= Bendixson's inequality =

In mathematics, Bendixson's inequality is a quantitative result in the field of matrices derived by Ivar Bendixson in 1902. The inequality puts limits on the imaginary and real parts of characteristic roots (eigenvalues) of real matrices.
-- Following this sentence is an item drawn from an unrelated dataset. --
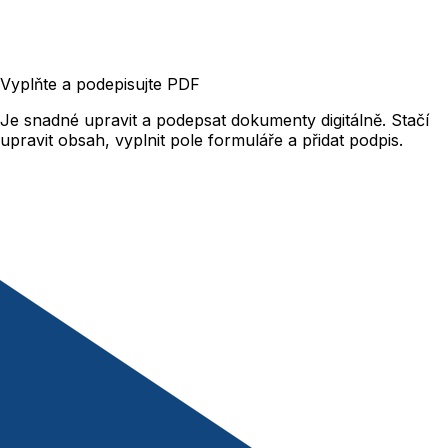
Vyplňte a podepisujte PDF
Je snadné upravit a podepsat dokumenty digitálně. Stačí
upravit obsah, vyplnit pole formuláře a přidat podpis.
A special case of this inequality leads to the result that characteristic roots of a real symmetric matrix are always real.

The inequality relating to the imaginary parts of characteristic roots of real matrices is stated as:

Let $A = \left ( a_{ij} \right )$ be a real $n \times n$ matrix and $\alpha = \max_{{1\leq i,j \leq n}} \frac{1}{2} \left | a_{ij} - a_{ji} \right |$. If $\lambda$ is any characteristic root of $A$, then

 $\left | \operatorname{Im} (\lambda) \right | \le \alpha \sqrt{\frac{n(n-1)} 2 }.\,{}$

If $A$ is symmetric then $\alpha = 0$ and consequently the inequality implies that $\lambda$ must be real.

The inequality relating to the real parts of characteristic roots of real matrices (Theorem II in ) is stated as:

Let $m$ and $M$ be the smallest and largest characteristic roots of $\tfrac{A+A^H}{2}$, then

$m \leq\operatorname{Re}(\lambda) \leq M$.